In a recent study, researchers at Rice University combined computational techniques and experimental data to predict the structural change at each functional phase of protein. This unique approach could reduce the cost of drug development by reducing processes and errors in the prediction of therapeutic target sites on proteins. The study has appeared online in Proceedings of the National Academy of Sciences.
The most common methods for protein structural analysis currently are X-ray crystallography and nuclear magnetic resonance spectroscopy (NMR), however, these do not provide information about how proteins change their forms from native to functional state. José Onuchic, Harry C & Olga K Wiess Professor of Physics, said the intermediate states have important functions because they’ve been conserved by evolution. BioNews Texas has covered Dr. Onuchic’s unique research work before, such as his findings that even the genetic circuit in bacteria allows choice between individual freedom and collective good — a fascinating discovery.

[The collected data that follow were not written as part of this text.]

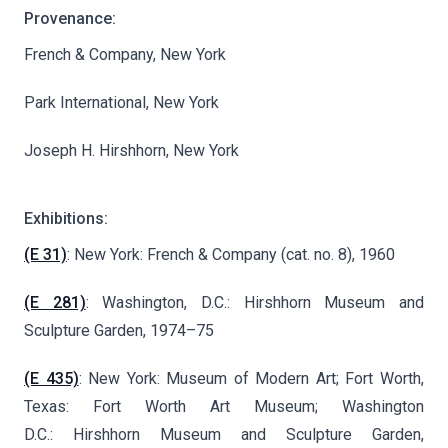
Provenance:
French & Company, New York
Park International, New York
Joseph H. Hirshhorn, New York
Exhibitions:
(E 31)
: New York: French & Company (cat. no. 8), 1960
(E 281)
: Washington, D.C.: Hirshhorn Museum and
Sculpture Garden, 1974–75
(E 435)
: New York: Museum of Modern Art; Fort Worth,
Texas: Fort Worth Art Museum; Washington
D.C.: Hirshhorn Museum and Sculpture Garden,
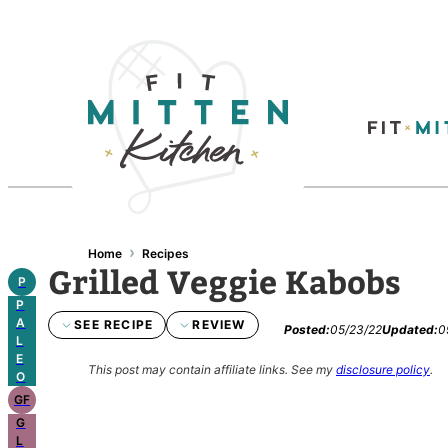
Skip
to
content
›
Home
Recipes
Grilled Veggie Kabobs
P
P
A
SEE RECIPE
REVIEW
Posted:
05/23/22
Updated:
0
L
E
This post may contain affiliate links.
See my
disclosure policy
.
O
GF
G
L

In his current experiment, Onuchic’s team combined the direct coupling analysis (DCA) based on genomic databases with structure-based models (SBM) for the simulations of intermediate structural changes of proteins. “It has been long known that this information is encoded in these protein sequences, but it has been hard to extract,” said Faruck Morcos, a postdoctoral researcher at Rice and lead author of the paper.

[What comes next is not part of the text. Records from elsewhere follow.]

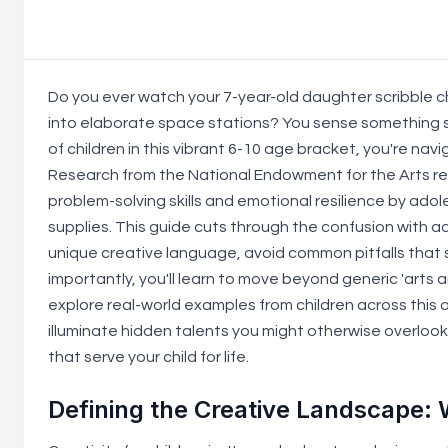
Do you ever watch your 7-year-old daughter scribble c
into elaborate space stations? You sense something s
of children in this vibrant 6-10 age bracket, you're na
Research from the National Endowment for the Arts re
problem-solving skills and emotional resilience by ad
supplies. This guide cuts through the confusion with a
unique creative language, avoid common pitfalls that 
importantly, you'll learn to move beyond generic 'arts a
explore real-world examples from children across this
illuminate hidden talents you might otherwise overlook. 
that serve your child for life.
Defining the Creative Landscape:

In the study by Onuchic and his colleagues at the Center for Theoretical Biological Physics, they simulated the conformational changes on glutamine-receptor and ligand-binding proteins with DCA and experimental data. DCA allows researchers to predict contacts between amino acids in the proteins based on genetic data. In addition, researchers can compare genetic data among the protein families to search which residues have been co-evolved.